In Stanley, every house has a thick patch of rhubarb. Wild raspberries, blackberries and blueberries and strawberry fields abound there. It’s a natural place for the Bang-belly to originate.
The Bang-belly has mysterious origins. I recall asking my mother where the name came from and she declared, “because we eat it until our bellies go bang!” And when my mother asked her mother the same question, my grandmother replied, “I don’t know. We must have been so hungry when we ate it, that it must have hit our stomachs with a bang.”

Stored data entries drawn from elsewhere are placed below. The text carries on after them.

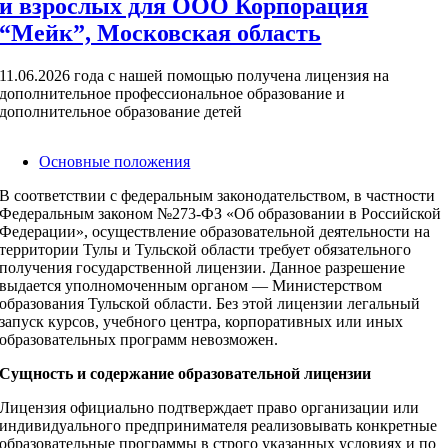
и взрослых для ООО Корпорация
“Мейк”, Московская область
11.06.2026 года с нашей помощью получена лицензия на
дополнительное профессиональное образование и
дополнительное образование детей
Основные положения
В соответствии с федеральным законодательством, в частности
Федеральным законом №273‑ФЗ «Об образовании в Российской
Федерации», осуществление образовательной деятельности на
территории Тулы и Тульской области требует обязательного
получения государственной лицензии. Данное разрешение
выдается уполномоченным органом — Министерством
образования Тульской области. Без этой лицензии легальный
запуск курсов, учебного центра, корпоративных или иных
образовательных программ невозможен.
Сущность и содержание образовательной лицензии
Лицензия официально подтверждает право организации или
индивидуального предпринимателя реализовывать конкретные
образовательные программы в строго указанных условиях и по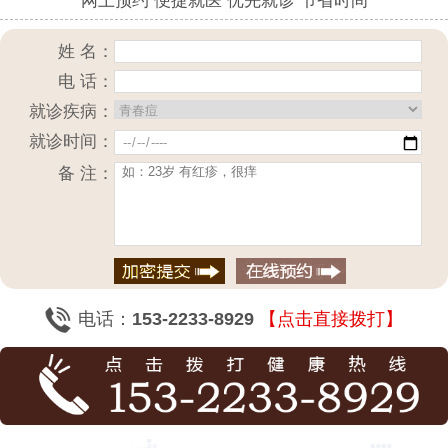
网上预约 便捷就医 优先就诊 节省时间
姓 名：
电 话：
就诊疾病：
就诊时间：
备 注：
电话：
153-2233-8929
【点击直接拨打】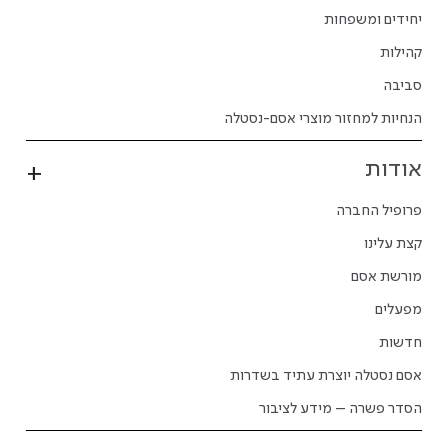
יחידים ומשפחות
קהילות
סביבה
הנחיות למחזור מוצרי אסם-נסטלה
אודות
פרופיל החברה
קצת עלינו
מורשת אסם
מפעלים
חדשות
אסם נסטלה יוצרת עתיד בשדרות
הסדר פשרה – מידע לציבור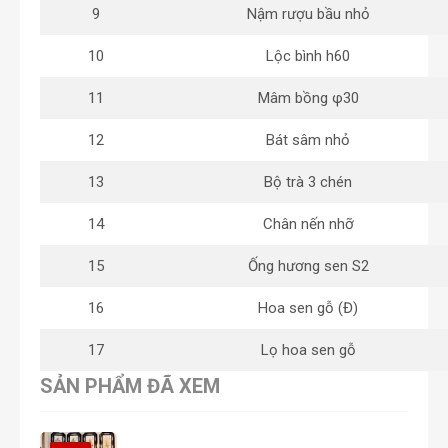
9
Nậm rượu bầu nhỏ
10
Lộc bình h60
11
Mâm bồng φ30
12
Bát sâm nhỏ
13
Bộ trà 3 chén
14
Chân nến nhỡ
15
Ống hương sen S2
16
Hoa sen gỗ (Đ)
17
Lọ hoa sen gỗ
SẢN PHẨM ĐÃ XEM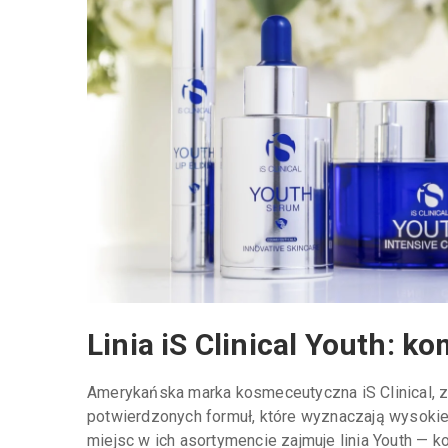
Linia iS Clinical Youth: k
Amerykańska marka kosmeceutyczna iS Clinical, zn
potwierdzonych formuł, które wyznaczają wysokie
miejsc w ich asortymencie zajmuje linia Youth — 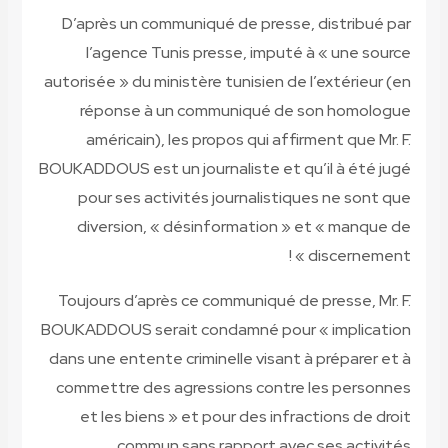
D’après un communiqué de presse, 
l’agence Tunis presse, imputé 
autorisée » du ministère tunisien de l
réponse à un communiqué de s
américain), les propos qui affir
BOUKADDOUS est un journaliste et qu’
pour ses activités journalistiqu
diversion, « désinformation » e
Toujours d’après ce communiqué de 
BOUKADDOUS serait condamné pour «
dans une entente criminelle visant à
commettre des agressions contre 
et les biens » et pour des infrac
commun sans rapport avec 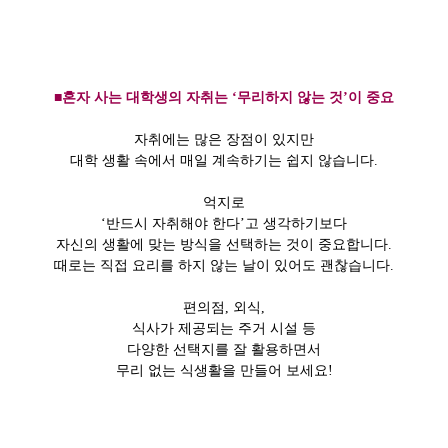
■혼자 사는 대학생의 자취는 ‘무리하지 않는 것’이 중요
자취에는 많은 장점이 있지만
대학 생활 속에서 매일 계속하기는 쉽지 않습니다.
억지로
‘반드시 자취해야 한다’
고 생각하기보다
자신의 생활에 맞는 방식을 선택하는 것이 중요합니다.
때로는 직접 요리를 하지 않는 날이 있어도 괜찮습니다.
편의점, 외식,
식사가 제공되는 주거 시설 등
다양한 선택지를 잘 활용하면서
무리 없는 식생활을 만들어 보세요!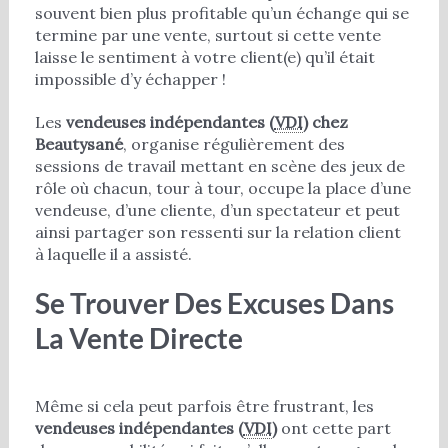
souvent bien plus profitable qu’un échange qui se
termine par une vente, surtout si cette vente
laisse le sentiment à votre client(e) qu’il était
impossible d’y échapper !
Les
vendeuses indépendantes (
VDI
) chez
Beautysané
, organise régulièrement des
sessions de travail mettant en scène des jeux de
rôle où chacun, tour à tour, occupe la place d’une
vendeuse, d’une cliente, d’un spectateur et peut
ainsi partager son ressenti sur la relation client
à laquelle il a assisté.
Se Trouver Des Excuses Dans
La Vente Directe
Même si cela peut parfois être frustrant, les
vendeuses indépendantes (
VDI
)
ont cette part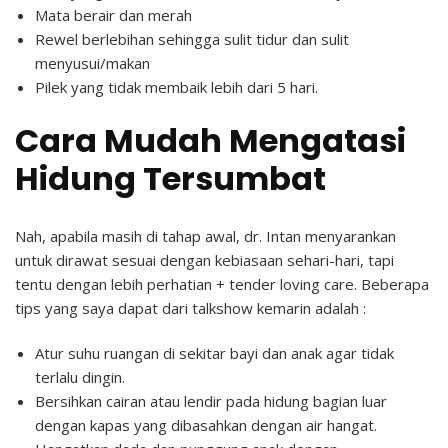
Mata berair dan merah
Rewel berlebihan sehingga sulit tidur dan sulit
menyusui/makan
Pilek yang tidak membaik lebih dari 5 hari.
Cara Mudah Mengatasi
Hidung Tersumbat
Nah, apabila masih di tahap awal, dr. Intan menyarankan
untuk dirawat sesuai dengan kebiasaan sehari-hari, tapi
tentu dengan lebih perhatian + tender loving care. Beberapa
tips yang saya dapat dari talkshow kemarin adalah :
Atur suhu ruangan di sekitar bayi dan anak agar tidak
terlalu dingin.
Bersihkan cairan atau lendir pada hidung bagian luar
dengan kapas yang dibasahkan dengan air hangat.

To confound things even more, Newfoundland has its own dish called “bangbelly,” a kind of rice pudding made with salt pork, raisins, molasses and a variety of spices.
“Bang-belly is basically a fruit pudding with a drop biscuit, made in a deep casserole dish, with berries or rhubarb served with heavy cream. Not whipped cream, not light cream – heavy cream, which is 40 percent cream,” explains my mother, Mary Gibouleau. “Take, well, however many berries you want to take. Add sweetness and flavor to taste.”
And what about the, rhubarb variation, since it’s far from sweet?
“Well, I keep adding sugar until it’s sweet enough,” my mom says, adding that spices give the dessert a different, more pie-like flavor.
Next, my mother instructs, make “rich, sweet drop biscuits, like you’d use in a shortcake” and drop them onto the fruit pudding. Put the whole thing in the oven until the biscuits are cooked. When it’s done, spoon a biscuit and a generous amount of fruit into a bowl, and pour the heavy cream (not whipped, not light – heavy) over the biscuit.
The result is a rich, sweet dessert that can be served cold on a hot day, and warm, with chilled cream on a cool evening.
Elsie Hickey’s Raspberry Bang-Belly
1 quart of fresh raspberries
2 cups of sugar (or sweeten to taste)
Bring these to a boil on top of stove while preparing biscuits. (Spices may be added too this mixture.)
2 cups of flour
1 teaspoon salt
2 tablespoons baking powder
2 tablespoons sugar
4 tablespoons shortening
1 egg, slightly beaten
? cup milk
Preheat oven to 375 degrees. Mix all dry ingredients, cut in shortening until the mixture looks like fine crumbs. Add egg and milk, blend lightly, until everything pretty much sticks together. Note: biscuit batter is not cake or cookie batter. It should be lumpy. Do not mix it until it is smooth. If you do, I assure you, you will wind up with the equivalent of wheat rocks, which is what I had the first time I made biscuits.
When fruit has been cooked, take large spoonfuls of the biscuit mixture and drop them onto the fruit mix. Place the entire dish, uncovered, into the oven for about 20 minutes, or until golden on top. To test, use a knife to separate a biscuit from the center of the dish, to see if the dough is cooked. Serve hot or cold with the heavy cream.